In der Großstadt sind hundert Schulen, jede Schule hat tausend Kinder pro Tag, das sind hunderttausend Kinder. Diese hunderttausend Kinder jeden Tag vormittags in die Schule, jeden Nachmittag ins Theater — Eintritt pro Kinderperson fünfzig Pfennig, natürlich auf Staatskosten, das sind hundert Theater je tausend Sitzplätze. Also per Theater 500RM — sind 50000RM bei hundert Theatern.
Wieviel Schauspielern wäre hier Arbeitsgelegenheit geboten! Der Theaterzwang bezirksweise eingeführt, würde das ganze Wirtschaftsleben neu beleben. Es ist absolut nicht einerlei, wenn ich sage: soll ich heute ins Theater gehen, oder wenn es heißt: ich muß heute ins Theater gehen. Durch diese Theaterpflicht läßt der betreffende Staatsbürger freiwillig alle anderen stupiden Abendunterhaltungen fahren, wie Kegelschieben, Tarocken, Biertischpolitik, Rendezvous, ferner die zeitraubenden blöden Gesellschaftsspiele: “Fürchtet ihr den schwarzen Mann”, “Schneider, leih mir deine Frau” usw.
Der Staatsbürger weiß, daß er ins Theater muß — er braucht sich kein Stück mehr herauszusuchen, er hat keinen Zweifel darüber, soll ich mir heute “Tristan und Isolde” anschauen nein, er muß sichs anschauen — denn es ist seine Pflicht.
Er ist gezwungen, dreihundertfünfundsechzigmal im Jahr ins Theater zu gehen, ob es ihm nun vor dem Theater graust oder nicht. Einem Schüler graust es auch, in die Schule zu gehen, aber er geht gern hinein, weil er muß. — Zwang! — Nur durch Zwang ist heute unser Theaterpublikum zum Theaterbesuch zu zwingen. Mit guten Worten haben wir jetzt Jahrzehnte hindurch wenig Erfolg gehabt. Die verlockendsten Anpreisungen, wie: geheizter Zuschauerraum — oder: während der Pause Rauchen im Freien gestattet — oder: Studenten und Militär vom General abwärts halbe Preise; alle diese Begünstigungen haben die Theater nicht füllen können. — Die Reklame, die bei einem großen Theater jährlich Hunderte von Mark verschlingt, fällt bei dem Theaterzwang gänzlich weg. Ebenfalls auch die Preise der Plätze; denn die Plätze werden nicht mehr nach Standesunterschieden, sondern nach den Schwächen und Gebrechen der Theaterbesucher eingeteilt:
1.- 5. Parkettreihe: Die Schwerhörigen und die Kurzsichtigen.
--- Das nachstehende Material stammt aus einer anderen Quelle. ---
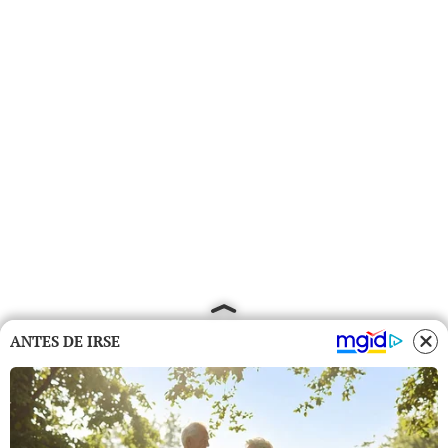
ANTES DE IRSE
6.–10. Parkettreihe: Die Hypochonder und Neurastheniker.
11.–15. Parkettreihe: Die Haut- und Gemütskranken.
Sämtliche Rang- und Galerieplätze stehen den Asthmatikern und Gichtleidenden zur Verfügung.
Auf eine Stadt wie Berlin kämen also — ausgenommen die Säuglinge und Kinder unter acht Jahren, Bettlägerige und Greise — täglich rund zwei Millionen Theaterbesuchspflichtige, eine Zahl, die die jetzige Theaterbesucherzahl der Freiwilligen weit überschreitet.
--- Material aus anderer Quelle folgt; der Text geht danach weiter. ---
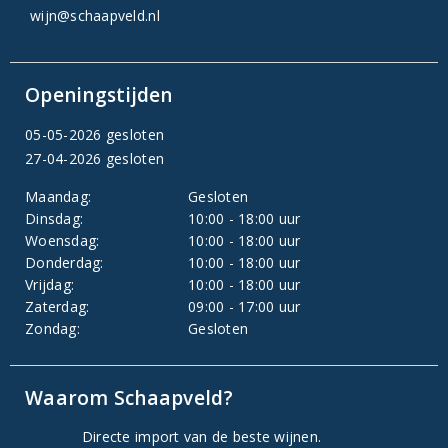
wijn@schaapveld.nl
Openingstijden
05-05-2026 gesloten
27-04-2026 gesloten
Maandag:
Gesloten
Dinsdag:
10:00 - 18:00 uur
Woensdag:
10:00 - 18:00 uur
Donderdag:
10:00 - 18:00 uur
Vrijdag:
10:00 - 18:00 uur
Zaterdag:
09:00 - 17:00 uur
Zondag:
Gesloten
Waarom Schaapveld?
Directe import van de beste wijnen.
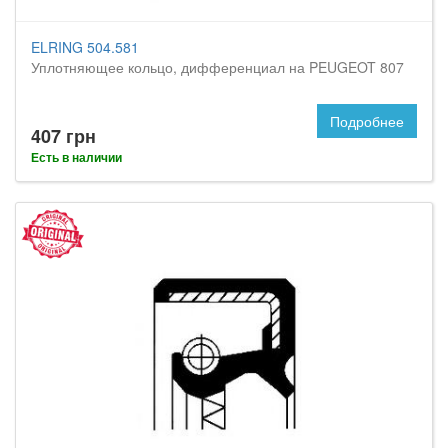
ELRING 504.581
Уплотняющее кольцо, дифференциал на PEUGEOT 807
Подробнее
407 грн
Есть в наличии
Man hat ja mit der freiwilligen Feuerwehr ebenfalls bittere Erfahrungen gemacht — und nach langer Zeit nun eingesehen, daß es heute ohne Pflichtfeuerwehr nicht geht.
Warum geht es also bei der Feuerwehr und nicht beim Theater? Gerade Feuerwehr und Theater sind heute so innig verbunden — ich habe in meiner langjährigen Bühnenpraxis hinter den Kulissen noch nie ein Theaterstück ohne Feuerwehrmann gesehen.
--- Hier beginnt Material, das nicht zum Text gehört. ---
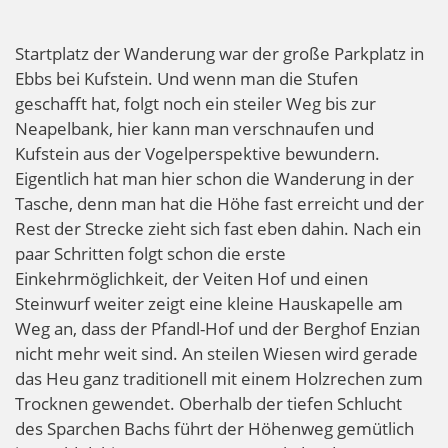
Startplatz der Wanderung war der große Parkplatz in
Ebbs bei Kufstein. Und wenn man die Stufen
geschafft hat, folgt noch ein steiler Weg bis zur
Neapelbank, hier kann man verschnaufen und
Kufstein aus der Vogelperspektive bewundern.
Eigentlich hat man hier schon die Wanderung in der
Tasche, denn man hat die Höhe fast erreicht und der
Rest der Strecke zieht sich fast eben dahin. Nach ein
paar Schritten folgt schon die erste
Einkehrmöglichkeit, der Veiten Hof und einen
Steinwurf weiter zeigt eine kleine Hauskapelle am
Weg an, dass der Pfandl-Hof und der Berghof Enzian
nicht mehr weit sind. An steilen Wiesen wird gerade
das Heu ganz traditionell mit einem Holzrechen zum
Trocknen gewendet. Oberhalb der tiefen Schlucht
des Sparchen Bachs führt der Höhenweg gemütlich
Sollte die vorgeschlagene “Allgemeine Theaterbesuchspflicht”, genannt “ATBPF”, zur Einführung kommen und, wie oben erwähnt, täglich zwei Millionen Mensehen in das Theater zwingen, so müssen in einer Stadt wie Berlin zwanzig Theater mit je hunderttausend Plätzen zur Verfügung stehen. Oder vierzig Theater mit je fünfzigtausend Plätzen — oder hundertsechzig Theater mit je zwölftausendfünfhundert Plätzen — oder dreihundertzwanzig Theater mit je sechstausendzweihundertfünfzig Plätzen — oder sechshundertvierzig Theater mit dreitausendeinhundertfünfundzwanzig Plätzen — oder zwei Millionen Theater mit je einem Platz.
Was aber dann für eine famose Stimmung in einem vollbesetzten Hause mit, sagen wir, fünfzigtausend Besuchern herrscht, weiß nur jeder Darsteller selbst. Nur durch solche eminente Machtmittel kann man den leeren Häusern auf die Füße helfen, nicht durch Freikarten — nein — nur durch Zwang — und zwingen kann den Staatsbürger nur der Staat.